Exercise requirements
Looking at the data that follows, count the lines containing the word "Enabled" and write down only that count.

################

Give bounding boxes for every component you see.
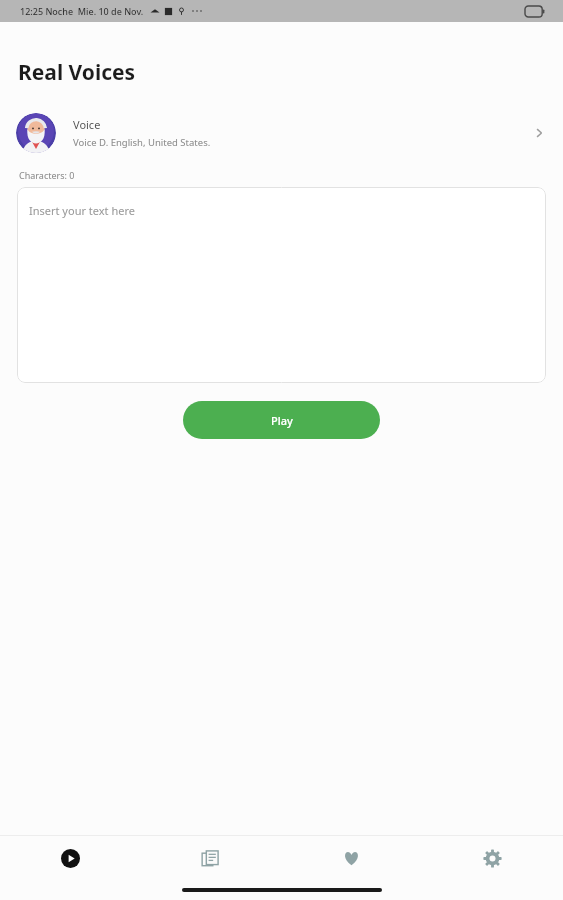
button[interactable]: Library [140,836,281,880]
button[interactable]: Play [183,401,380,439]
staticText: Voice [73,117,101,132]
staticText: Insert your text here [29,203,135,218]
staticText: Real Voices [18,58,136,87]
button[interactable]: Play [0,836,140,880]
button[interactable]: Voice [0,107,563,159]
other: Select voice [531,125,547,141]
button[interactable]: Settings [422,836,563,880]
button[interactable]: Favorites [281,836,422,880]
staticText: Characters: 0 [19,169,75,181]
button[interactable]: Insert your text here [17,187,546,383]
staticText: Play [271,413,293,428]
staticText: 12:25 Noche Mie. 10 de Nov. [20,5,144,17]
staticText: Voice D. English, United States. [73,136,211,149]
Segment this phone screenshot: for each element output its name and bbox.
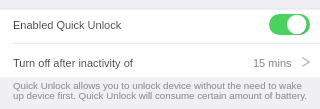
staticText: up device first. Quick Unlock will consu… (13, 90, 320, 101)
button[interactable]: Enabled Quick Unlock, on (269, 14, 310, 35)
staticText: 15 mins (253, 57, 292, 69)
staticText: Quick Unlock allows you to unlock device… (13, 80, 320, 91)
staticText: Turn off after inactivity of (13, 57, 133, 69)
button[interactable]: Enabled Quick Unlock (0, 9, 320, 43)
other: Open (302, 57, 310, 67)
staticText: Enabled Quick Unlock (13, 19, 122, 31)
button[interactable]: Turn off after inactivity of (0, 43, 320, 77)
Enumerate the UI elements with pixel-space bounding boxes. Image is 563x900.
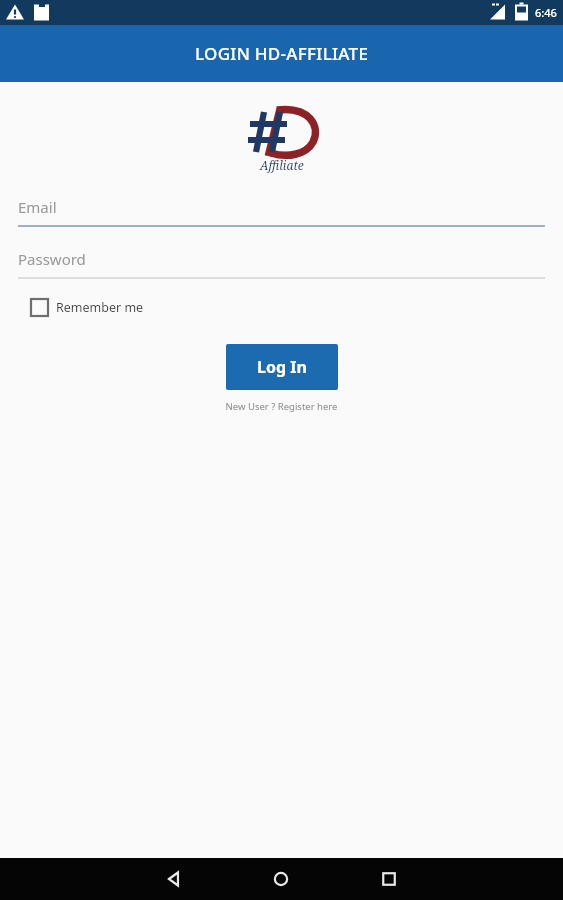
staticText: Email	[18, 197, 57, 217]
staticText: Log In	[257, 356, 307, 378]
button[interactable]: Password	[0, 249, 563, 279]
staticText: 6:46	[535, 5, 557, 20]
button[interactable]: Remember me	[0, 295, 563, 320]
staticText: Remember me	[56, 299, 144, 316]
staticText: LOGIN HD-AFFILIATE	[195, 42, 369, 65]
button[interactable]: New User ? Register here	[0, 399, 563, 414]
staticText: Affiliate	[260, 157, 304, 173]
button[interactable]: Log In	[226, 344, 338, 390]
button[interactable]: Home	[227, 858, 335, 900]
staticText: Password	[18, 249, 86, 269]
button[interactable]: Email	[0, 197, 563, 227]
button[interactable]: Recent apps	[335, 858, 443, 900]
button[interactable]: Back	[120, 858, 227, 900]
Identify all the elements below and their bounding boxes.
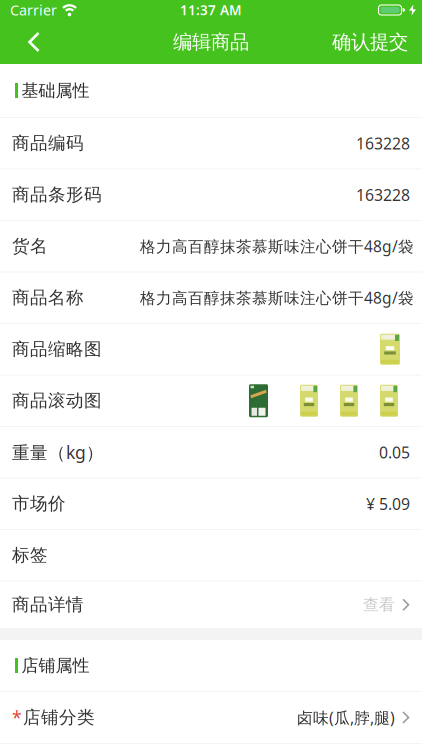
staticText: 查看 <box>363 595 395 615</box>
button[interactable]: 返回 <box>0 32 50 52</box>
staticText: 卤味(瓜,脖,腿) <box>297 707 395 728</box>
staticText: 货名 <box>12 235 48 257</box>
staticText: 商品滚动图 <box>12 390 102 412</box>
staticText: 重量（kg） <box>12 440 104 464</box>
staticText: 市场价 <box>12 493 66 515</box>
staticText: 商品名称 <box>12 287 84 309</box>
staticText: 基础属性 <box>22 80 90 101</box>
staticText: 确认提交 <box>332 30 408 54</box>
staticText: 标签 <box>12 544 48 566</box>
staticText: * <box>12 706 22 729</box>
button[interactable]: * <box>0 691 422 744</box>
staticText: 0.05 <box>379 442 410 463</box>
staticText: 格力高百醇抹茶慕斯味注心饼干48g/袋 <box>140 236 414 257</box>
staticText: 163228 <box>356 132 410 154</box>
button[interactable]: 商品详情 <box>0 580 422 628</box>
staticText: 商品编码 <box>12 132 84 154</box>
staticText: 商品条形码 <box>12 184 102 206</box>
staticText: 11:37 AM <box>180 1 242 19</box>
button[interactable]: 商品缩略图 <box>0 323 422 374</box>
staticText: Carrier <box>10 0 57 20</box>
staticText: 商品缩略图 <box>12 338 102 360</box>
button[interactable]: 商品滚动图 <box>0 374 422 426</box>
staticText: 163228 <box>356 184 410 206</box>
staticText: 格力高百醇抹茶慕斯味注心饼干48g/袋 <box>140 287 414 308</box>
button[interactable]: 确认提交 <box>332 30 422 54</box>
staticText: 商品详情 <box>12 594 84 616</box>
staticText: 店铺分类 <box>23 706 95 728</box>
staticText: ¥ 5.09 <box>366 493 410 514</box>
staticText: 店铺属性 <box>22 655 90 676</box>
staticText: 编辑商品 <box>173 30 249 54</box>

################

Reply
3